7

2.4K 597 110
                                    

***

Malik pasrah. Putrinya yang bulan depan tepat berusia 7 tahun ini sejak keluar dari toko buku terus menariknya kemana saja. Mulai dari membeli stationary lucu, boneka, pakaian, hingga mengajaknya bermain di Time Zone.

Mungkin memang tidak banyak yang Lea beli, meski selalu dimanja oleh Grandmanya. Namun Malik selalu mengajarkan Lea hanya membeli apa yang saat ini tengah dibutuhkannya. Bukannya Malik tak punya uang, ia hanya mau putrinya kelak hidup boros jika pertumbuhannya diiringi dengan membelikan semua yang ia mau.

Kini hari sudah siang, dan Lea masih menariknya mengitari mall di lantai dasar. Entah apalagi yang Lea cari, namun Malik sudah mulai lelah.

"Mau kemana lagi, Sayang? Daddy udah capek!"
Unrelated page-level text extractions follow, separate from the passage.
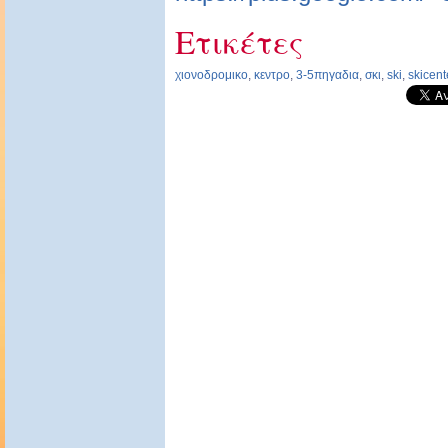
Ετικέτες
χιονοδρομικο
,
κεντρο
,
3-5πηγαδια
,
σκι
,
ski
,
skicent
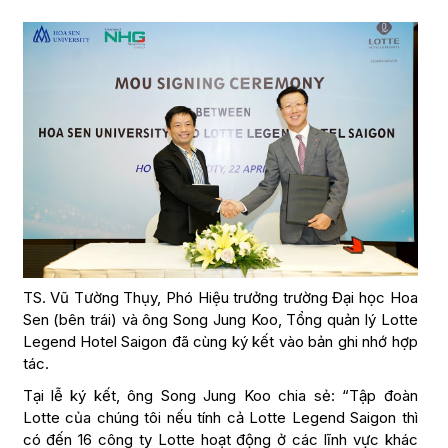
TS. Vũ Tường Thụy, Phó Hiệu trưởng trường Đại học Hoa
Sen (bên trái) và ông Song Jung Koo, Tổng quản lý Lotte
Legend Hotel Saigon đã cùng ký kết vào bản ghi nhớ hợp
tác.
Tại lễ ký kết, ông Song Jung Koo chia sẻ: “Tập đoàn
Lotte của chúng tôi nếu tính cả Lotte Legend Saigon thì
có đến 16 công ty Lotte hoạt động ở các lĩnh vực khác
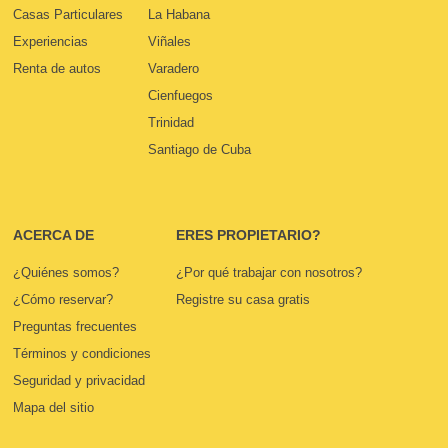
Casas Particulares
La Habana
Experiencias
Viñales
Renta de autos
Varadero
Cienfuegos
Trinidad
Santiago de Cuba
ACERCA DE
ERES PROPIETARIO?
¿Quiénes somos?
¿Por qué trabajar con nosotros?
¿Cómo reservar?
Registre su casa gratis
Preguntas frecuentes
Términos y condiciones
Seguridad y privacidad
Mapa del sitio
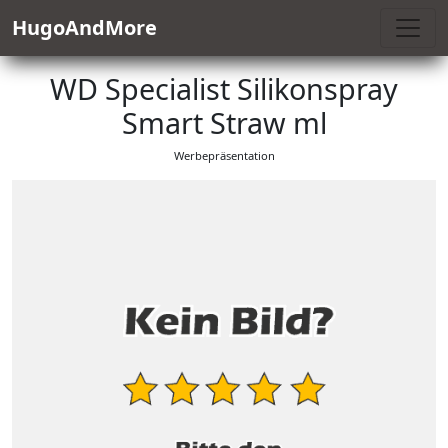
HugoAndMore
WD Specialist Silikonspray
Smart Straw ml
Werbepräsentation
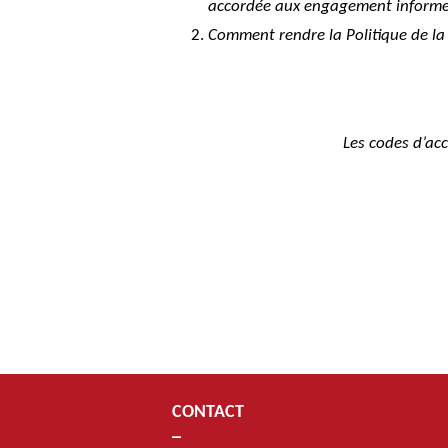
accordée aux engagement informels 
Comment rendre la Politique de la 
Les codes d’acc
CONTACT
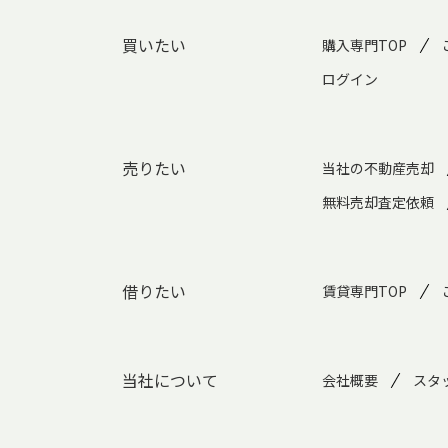
買いたい
購入専門TOP
ログイン
売りたい
当社の不動産売却
無料売却査定依頼
借りたい
賃貸専門TOP
当社について
会社概要
スタ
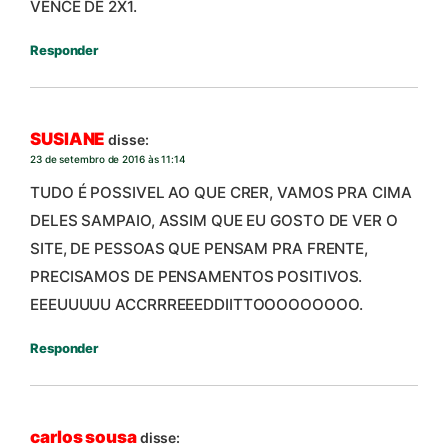
VENCE DE 2X1.
Responder
SUSIANE
disse:
23 de setembro de 2016 às 11:14
TUDO É POSSIVEL AO QUE CRER, VAMOS PRA CIMA
DELES SAMPAIO, ASSIM QUE EU GOSTO DE VER O
SITE, DE PESSOAS QUE PENSAM PRA FRENTE,
PRECISAMOS DE PENSAMENTOS POSITIVOS.
EEEUUUUU ACCRRREEEDDIITTOOOOOOOOO.
Responder
carlos sousa
disse:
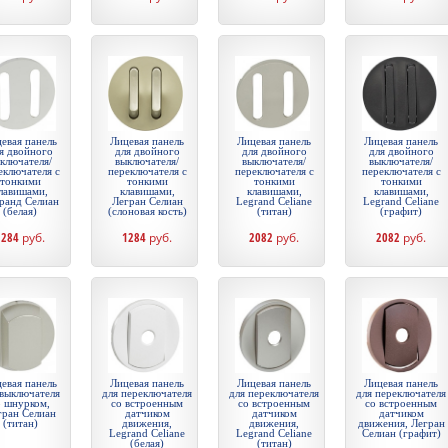
евая панель
Лицевая панель
Лицевая панель
Лицевая панель
я двойного
для двойного
для двойного
для двойного
ключателя/
выключателя/
выключателя/
выключателя/
еключателя с
переключателя с
переключателя с
переключателя с
тонкими
тонкими
тонкими
тонкими
лавишами,
клавишами,
клавишами,
клавишами,
ранд Селиан
Легран Селиан
Legrand Celiane
Legrand Celiane
(белая)
(слоновая кость)
(титан)
(графит)
1284
руб.
1284
руб.
2082
руб.
2082
руб.
евая панель
Лицевая панель
Лицевая панель
Лицевая панель
 выключателя
для переключателя
для переключателя
для переключателя
о шнурком,
со встроенным
со встроенным
со встроенным
гран Селиан
датчиком
датчиком
датчиком
(титан)
движения,
движения,
движения, Легран
Legrand Celiane
Legrand Celiane
Селиан (графит)
(белая)
(титан)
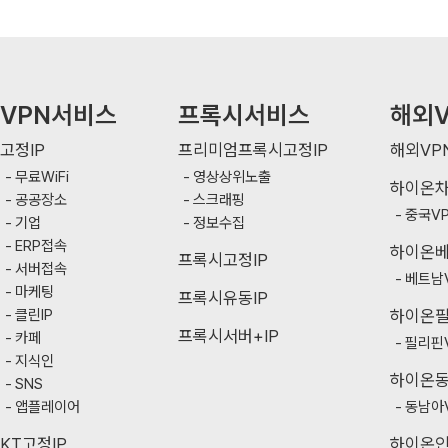
VPN서비스
프록시서비스
해외V
고정IP
프리미엄프록시고정IP
해외VP
무료WiFi
영상상위노출
하이온
공공장소
스크래핑
중국V
기업
정보수집
ERP접속
하이온
프록시고정IP
서버접속
베트남
마케팅
프록시유동IP
클린IP
하이온
프록시서버+IP
카페
필리핀
지식인
하이온
SNS
앱플레이어
동남아
KT고정IP
하이온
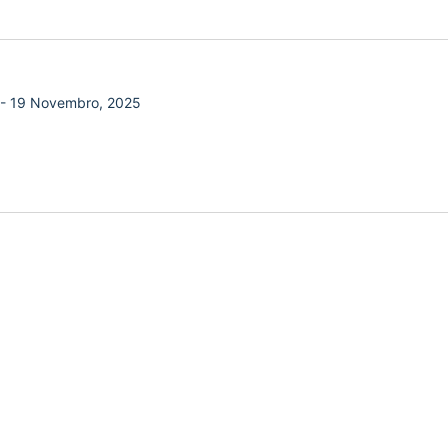
-
19 Novembro, 2025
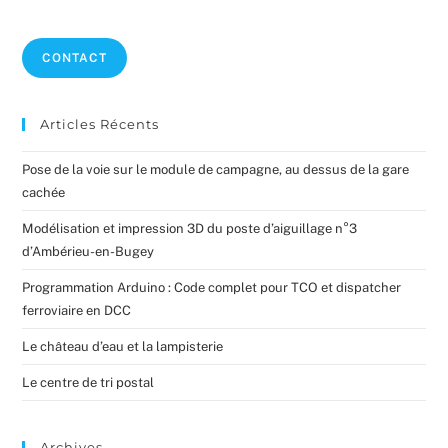
to
clo
CONTACT
the
sea
pan
Articles Récents
Pose de la voie sur le module de campagne, au dessus de la gare
cachée
Modélisation et impression 3D du poste d’aiguillage n°3
d’Ambérieu-en-Bugey
Programmation Arduino : Code complet pour TCO et dispatcher
ferroviaire en DCC
Le château d’eau et la lampisterie
Le centre de tri postal
Archives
Lea menghentikan langkahnya dan menunjuk sebuah restoran di dekat mereka. "I want to buy some Ice Cream, Dad!"

"Habis beli es krim pulang langsung pulang tapi, ya! Grandma udah nelfonin terus nanya kapan pulang," katanya sembari menunjukkan panggilan masuk dari Bunda untuk kesekian kalinya.

Lea mengangguk semangat, dan Malik membawa putrinya itu masuk ke McD sembari mengangkat telefon. Selagi Malik berbincang dengan Bundanya, Lea melirik sekitar. Menatap pengunjung yang cukup ramai.
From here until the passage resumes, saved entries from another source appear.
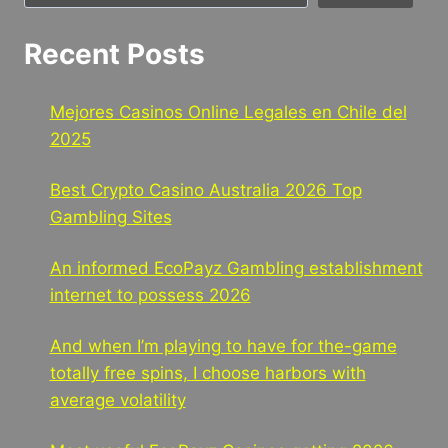
Recent Posts
Mejores Casinos Online Legales en Chile del
2025
Best Crypto Casino Australia 2026 Top
Gambling Sites
An informed EcoPayz Gambling establishment
internet to possess 2026
And when I’m playing to have for the-game
totally free spins, I choose harbors with
average volatility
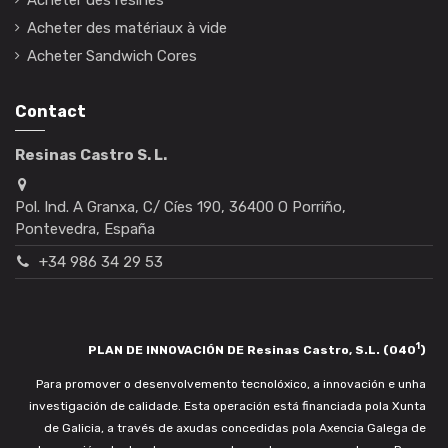
Acheter des résines
Acheter des matériaux à vide
Acheter Sandwich Cores
Contact
Resinas Castro S. L.
Pol. Ind. A Granxa, C/ Cíes 190, 36400 O Porriño,
Pontevedra, España
+34 986 34 29 53
1
PLAN DE INNOVACIÓN DE Resinas Castro, S.L. (040
)
Para promover o desenvolvemento tecnolóxico, a innovación e unha
investigación de calidade. Esta operación está financiada pola Xunta
de Galicia, a través de axudas concedidas pola Axencia Galega de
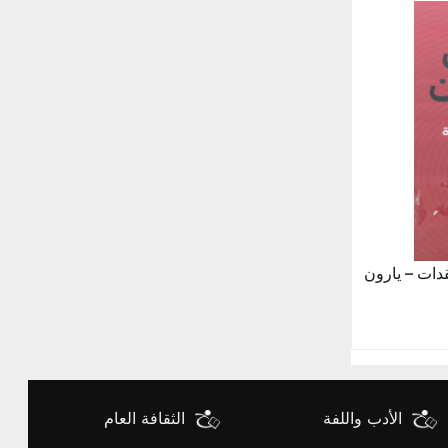
قدات – يارون
الأدب واللفة
الثقافة العام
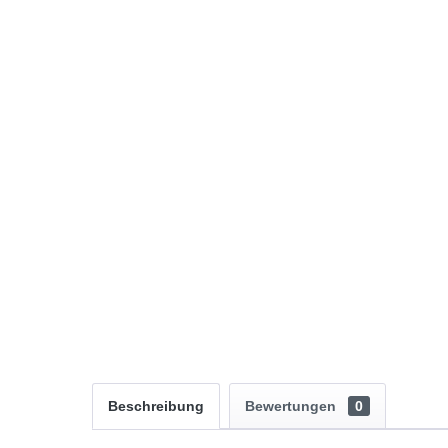
Beschreibung
Bewertungen
0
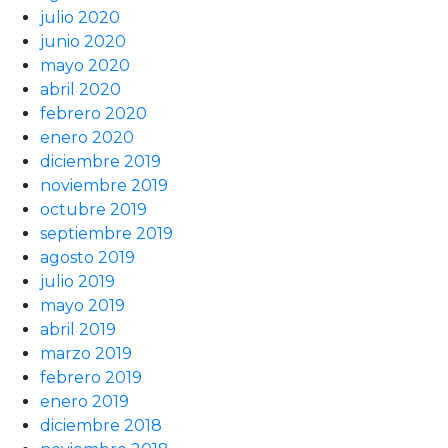
julio 2020
junio 2020
mayo 2020
abril 2020
febrero 2020
enero 2020
diciembre 2019
noviembre 2019
octubre 2019
septiembre 2019
agosto 2019
julio 2019
mayo 2019
abril 2019
marzo 2019
febrero 2019
enero 2019
diciembre 2018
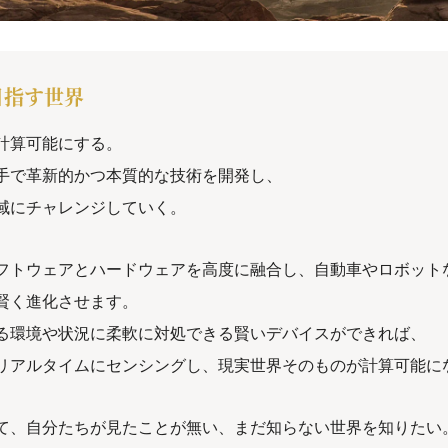
 目指す世界
計算可能にする。
手で革新的かつ本質的な技術を開発し、
域にチャレンジしていく。
フトウェアとハードウェアを高度に融合し、自動車やロボット
賢く進化させます。
る環境や状況に柔軟に対処できる賢いデバイスができれば、
リアルタイムにセンシングし、現実世界そのものが計算可能に
て、自分たちが見たことが無い、まだ知らない世界を知りたい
Dan seketika matanya berbinar menatap seseorang yang dikenalnya. Duduk tak jauh dari tempat Lea dan ayahnya mengantri.

Lea melambaikan tangannya dan beteriak, "Bu Riri!"
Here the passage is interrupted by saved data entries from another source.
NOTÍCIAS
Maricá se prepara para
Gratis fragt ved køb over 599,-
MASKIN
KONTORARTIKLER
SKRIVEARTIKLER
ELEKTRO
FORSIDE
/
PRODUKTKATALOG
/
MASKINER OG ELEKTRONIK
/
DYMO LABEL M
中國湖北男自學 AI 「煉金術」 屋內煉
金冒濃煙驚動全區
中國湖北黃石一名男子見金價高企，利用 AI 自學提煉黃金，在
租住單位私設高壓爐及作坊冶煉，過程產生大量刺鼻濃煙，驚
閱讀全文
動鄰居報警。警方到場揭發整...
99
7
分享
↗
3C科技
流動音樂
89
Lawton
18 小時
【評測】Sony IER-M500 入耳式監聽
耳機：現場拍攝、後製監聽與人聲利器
Yang dipanggil pun menoleh, Malik juga ikut menoleh dan Riri langsung menghampiri Lea tanpa mengindahkan kehadiran ayah dari gadis itu.

"Lea masih di sini?"

"Tadi habis belanja sama Daddy. Bu guru belum pulang?"

"Ini udah mau pulang kok, nunggu Pak Ode bayar makanan kita tadi."

"Pak Ode siapa, sih?" Malik menimpali setelah selesai dengan telefonnya.

"Guru seninya Lea, Dad ..."

Dan setelah Lea berkata begitu, sebuah tangan terulur di depan Malik. "Salam kenal Pak, saya Ode! Tadi gak sempet kenalan di toko buku!"

Malik sedikit tersentak namun segera membalas uluran tangan pria yang ia taksir seusianya itu. "Malik. Ayahnya Lea!"

Ode tersenyum tipis kemudian  beralih menatap Lea. "Bener kata kamu Lea, kamu mirip banget sama Daddy kamu!"

"Betul sekali kan, Pak? Makannya temen-temen bilang ibunya Lea jelek!"

Dan selagi mengantri, hanya ada obrolan antara Lea dan gurunya lagi sementara Malik kembali jadi penonton keakraban mereka. Bukan niatnya tak ingin bergabung, namun Riri kontras sekali menghindari topik yang ada sangkut pautnya dengan Malik dan hanya membahas seputar pertemanan Lea di sekolah.

"Eh ini giliran Lea!" Malik memotong obrolan mereka.

"Daddy please pesenin Lea buat! I want to pee!" katanya tiba-tiba.

Kening Malik mengernyit heran. Padahal tadi ia tampak biasa-biasa saja tak terlihat tengah menahan ingin buang air. "Now? But we have to go early, Lea!"

"Dad ... I can't handle it right now!"

Kaki Lea yang berbalut jeans tampak sudah menyilang, pertanda ia benar-benar sudah tidak bisa menahannya lagi.

"You can go to the bathroom by yourself?"

Lea mengangguk tak lama kemudian menggeleng begitu ingat ia pakai celana jeans hari ini. Lea paling tidak bisa membuka celana jeansnya sendiri, apalagi sebari menahan rasa ingin buang air begini.